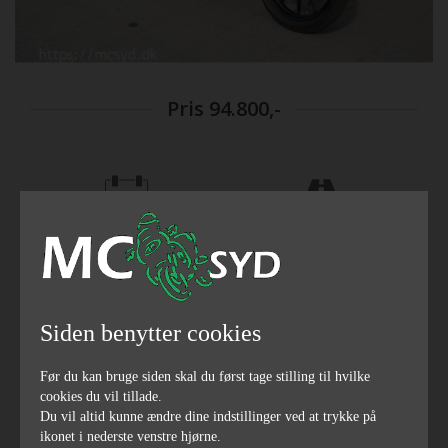
Pris
94.800,-
2021
10000
årgang
kilometerstand
Siden benytter cookies
73
803
hestekræfter
ccm
Før du kan bruge siden skal du først tage stilling til hvilke
cookies du vil tillade.
Du vil altid kunne ændre dine indstillinger ved at trykke på
ikonet i nederste venstre hjørne.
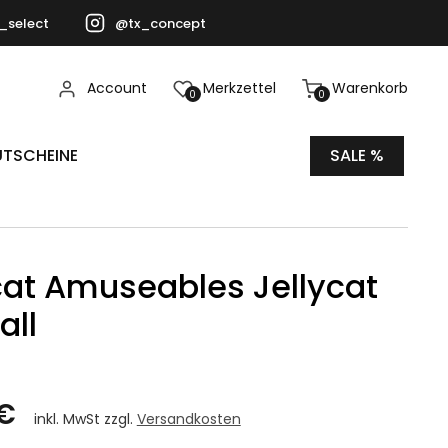
_select
@tx_concept
Account
Merkzettel
Warenkorb
0
0
TSCHEINE
SALE %
cat Amuseables Jellycat
all
 €
inkl. MwSt zzgl.
Versandkosten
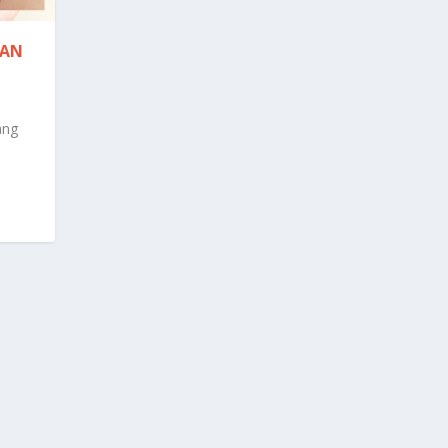
TAN
ang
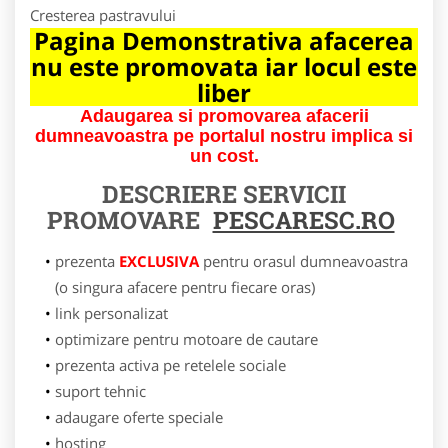
Cresterea pastravului
Pagina Demonstrativa afacerea
nu este promovata iar locul este
liber
Adaugarea si promovarea afacerii
dumneavoastra pe portalul nostru implica si
un cost.
DESCRIERE SERVICII
PROMOVARE
PESCARESC.RO
prezenta
EXCLUSIVA
pentru orasul dumneavoastra
(o singura afacere pentru fiecare oras)
link personalizat
optimizare pentru motoare de cautare
prezenta activa pe retelele sociale
suport tehnic
adaugare oferte speciale
hosting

REQUIRED WORK:
Show every line above in which the word "prezenta" occurs.

TASK ANSWER:
prezenta
prezenta activa pe retelele sociale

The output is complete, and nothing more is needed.